A taxonomy of endpoint security detection bypasses

blog-security-endpoint-720x420.png

I often see “EDR” used as a synonym for “industry-leading endpoint security solution.” There are times when this is accurate, but there are also times when I believe that this generalization stymies discourse around current capability gaps in the endpoint security ecosystem.

In this blog post, I want to share my personal taxonomy for endpoint security products — albeit one that perhaps confusingly reuses existing terminology. The proposed taxonomy suggests using complementary feature set descriptions, each with strengths and weaknesses, rather than a generational definition with concentric features. This allows a more nuanced discussion about the specific defensive feature at play in a given scenario.
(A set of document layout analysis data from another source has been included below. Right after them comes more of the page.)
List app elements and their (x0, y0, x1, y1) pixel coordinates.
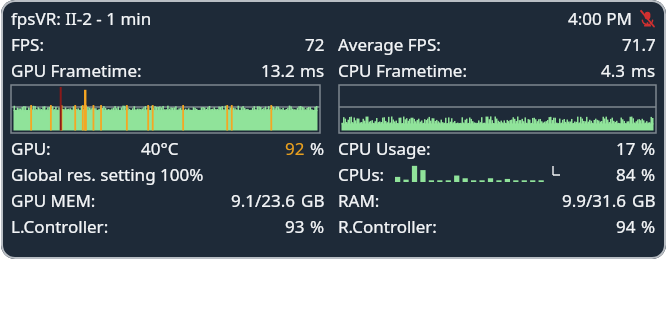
button[interactable]: L.Controller: (11, 213, 325, 239)
staticText: % (310, 215, 325, 238)
button[interactable]: CPU Frametime: (338, 57, 656, 83)
staticText: 17 (616, 137, 636, 160)
staticText: CPU Usage: (338, 137, 431, 160)
button[interactable]: GPU MEM: (11, 187, 325, 213)
button[interactable]: FPS: (11, 31, 325, 57)
staticText: % (641, 215, 656, 238)
staticText: CPU Frametime: (338, 59, 467, 82)
staticText: R.Controller: (338, 215, 437, 238)
staticText: GPU Frametime: (11, 59, 142, 82)
button[interactable]: CPU Usage: (338, 135, 656, 161)
staticText: 13.2 (261, 59, 295, 82)
button[interactable]: CPUs: (338, 161, 656, 187)
staticText: Global res. setting 100% (11, 163, 204, 186)
staticText: L.Controller: (11, 215, 109, 238)
staticText: 4:00 PM (568, 7, 632, 30)
button[interactable]: Global res. setting 100% (11, 161, 325, 187)
staticText: 94 (616, 215, 636, 238)
button[interactable]: R.Controller: (338, 213, 656, 239)
staticText: fpsVR: II-2 - 1 min (11, 7, 152, 30)
staticText: Average FPS: (338, 33, 441, 56)
staticText: 9.1/23.6 (231, 189, 296, 212)
staticText: 40°C (141, 137, 179, 160)
staticText: RAM: (338, 189, 380, 212)
button[interactable]: GPU Frametime: (11, 57, 325, 83)
button[interactable]: Microphone muted (639, 10, 656, 27)
staticText: % (641, 163, 656, 186)
staticText: GPU MEM: (11, 189, 96, 212)
staticText: ms (300, 59, 325, 82)
staticText: GPU: (11, 137, 51, 160)
button[interactable]: Average FPS: (338, 31, 656, 57)
staticText: ms (631, 59, 656, 82)
button[interactable]: fpsVR: II-2 - 1 min (11, 5, 656, 31)
staticText: 72 (305, 33, 325, 56)
staticText: CPUs: (338, 163, 385, 186)
staticText: 9.9/31.6 (562, 189, 627, 212)
staticText: 84 (616, 163, 636, 186)
staticText: % (310, 137, 325, 160)
staticText: GB (632, 189, 656, 212)
staticText: 71.7 (622, 33, 656, 56)
staticText: % (641, 137, 656, 160)
staticText: FPS: (11, 33, 44, 56)
staticText: 93 (285, 215, 305, 238)
button[interactable]: RAM: (338, 187, 656, 213)
staticText: 92 (285, 137, 305, 160)
button[interactable]: GPU: (11, 135, 325, 161)
staticText: 4.3 (601, 59, 626, 82)
staticText: GB (301, 189, 325, 212)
So yes, the “EDR” was bypassed at a point in time — but which set(s) of detection features were actually bypassed? Was it file content (AV), process behavior (EPP), or telemetry logging (EDR)?

Note: There is a significant Windows bias to this blog due to its market dominance in the endpoint operating system market.

The taxonomy

Evolution is messy. It is difficult to observe as it happens, and our understanding today may not be relevant tomorrow. This is also true if we could go back in time: we can't look at endpoint security through an outdated lens. So I’m going to define endpoint security by what I see now — which is not necessarily the same as what we understood at the time it started. 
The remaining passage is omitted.